Sudarshan Thakur

Posted on Jun 6

Setting Up Continuous Terraform Drift Monitoring With GitHub Actions and Slack

#devops #githubactions #monitoring #terraform

Most teams discover Terraform drift the hard way — someone runs terraform plan before a deploy and gets a screen full of unexpected changes. By then the drift might have been sitting there for weeks. Maybe longer.

What if you could catch it automatically? Run a scan every few hours, get a Slack message only when something important drifts, and ignore the noise?

That's what this tutorial sets up. By the end, you'll have:

A GitHub Actions workflow that scans your Terraform infrastructure on a schedule
Slack alerts that only fire for High and Critical severity drift
A JSON report saved as an artifact for audit trails
The whole thing running hands-free, zero maintenance

I'm using tfdrift for this — it's an open-source CLI I built that classifies drift by severity.
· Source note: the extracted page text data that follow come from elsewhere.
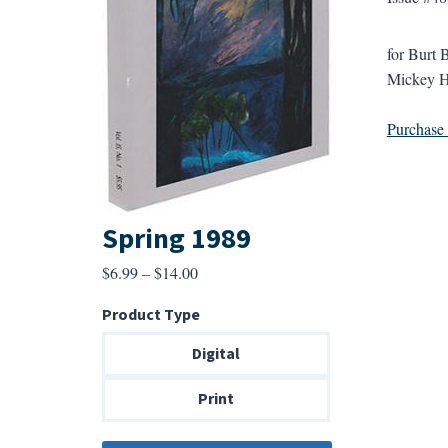
for Burt 
Mickey H
Purchase a
Spring 1989
Price
$
6.99
–
$
14.00
range:
Product Type
$6.99
through
Digital
$14.00
Print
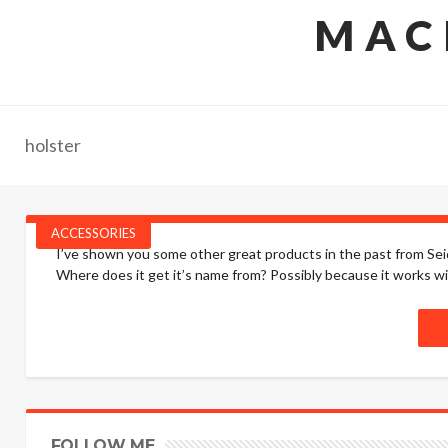
MAC
holster
ACCESSORIES
I’ve shown you some other great products in the past from Seid
Where does it get it’s name from? Possibly because it works wit
FOLLOW ME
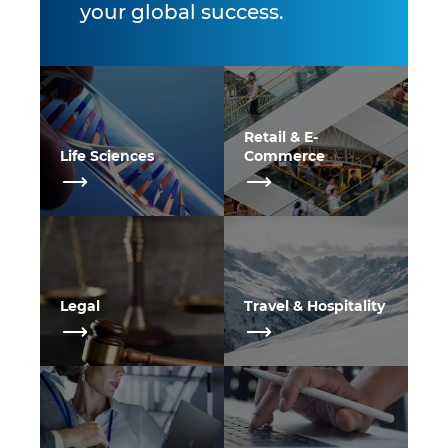
your global success.
Retail & E-
Life Sciences
Commerce
Legal
Travel & Hospitality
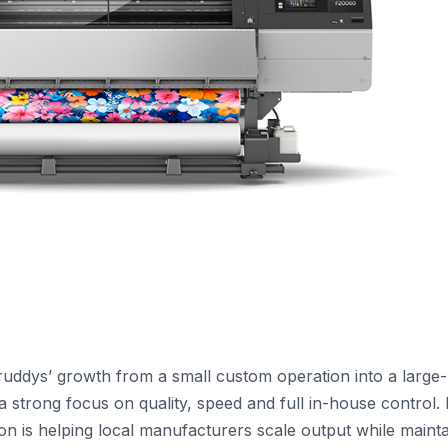
truddys’ growth from a small custom operation into a large-
a strong focus on quality, speed and full in-house control. I
on is helping local manufacturers scale output while mainta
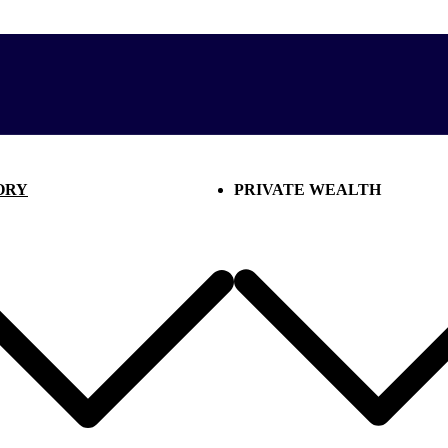
ORY
PRIVATE WEALTH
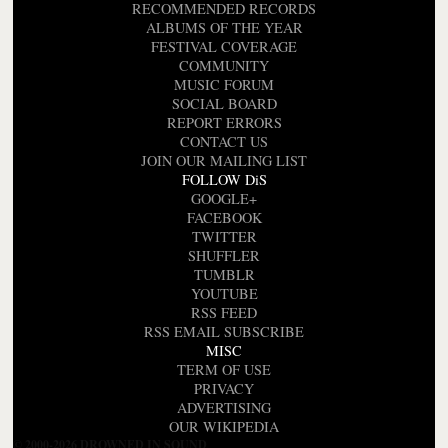
RECOMMENDED RECORDS
ALBUMS OF THE YEAR
FESTIVAL COVERAGE
COMMUNITY
MUSIC FORUM
SOCIAL BOARD
REPORT ERRORS
CONTACT US
JOIN OUR MAILING LIST
FOLLOW DiS
GOOGLE+
FACEBOOK
TWITTER
SHUFFLER
TUMBLR
YOUTUBE
RSS FEED
RSS EMAIL SUBSCRIBE
MISC
TERM OF USE
PRIVACY
ADVERTISING
OUR WIKIPEDIA
© 2000-2026 DROWNED IN SOUND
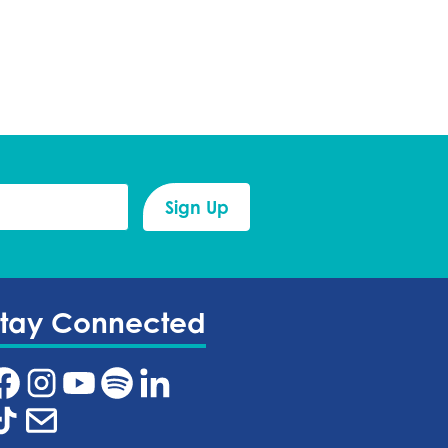
Stay Connected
But the GitHub Actions + Slack pattern works with any drift detection approach.

Prerequisites

Before we start, you'll need:

A GitHub repo with your Terraform code
AWS credentials (or whatever cloud provider you use)
A Slack workspace where you can create a webhook
Python 3.9+ (tfdrift is a Python CLI)
About 20 minutes

Step 1: Create a Slack webhook

First, let's set up where the alerts will go.

Go to api.slack.com/apps
Click "Create New App" → "From scratch"
Name it something like "Drift Alerts" and pick your workspace
Go to "Incoming Webhooks" in the sidebar → toggle it On
Click "Add New Webhook to Workspace"
Pick the channel you want alerts in (I use #infra-alerts)
Copy the webhook URL — it looks like https://hooks.slack.com/services/T00000/B00000/XXXX

Save that URL. We'll need it in a minute.

Step 2: Add secrets to your GitHub repo

You need to store your cloud credentials and Slack webhook as GitHub secrets so they're not exposed in your workflow file.

Go to your repo → Settings → Secrets and variables → Actions → New repository secret

Add these:

AWS_ACCESS_KEY_ID        → your AWS access key
AWS_SECRET_ACCESS_KEY    → your AWS secret key
AWS_DEFAULT_REGION       → us-east-1 (or whatever region you use)
SLACK_WEBHOOK_URL        → the webhook URL from Step 1

If you're using AWS SSO or assuming roles, you'll need AWS_ROLE_ARN too — but the basic access key approach works for getting started.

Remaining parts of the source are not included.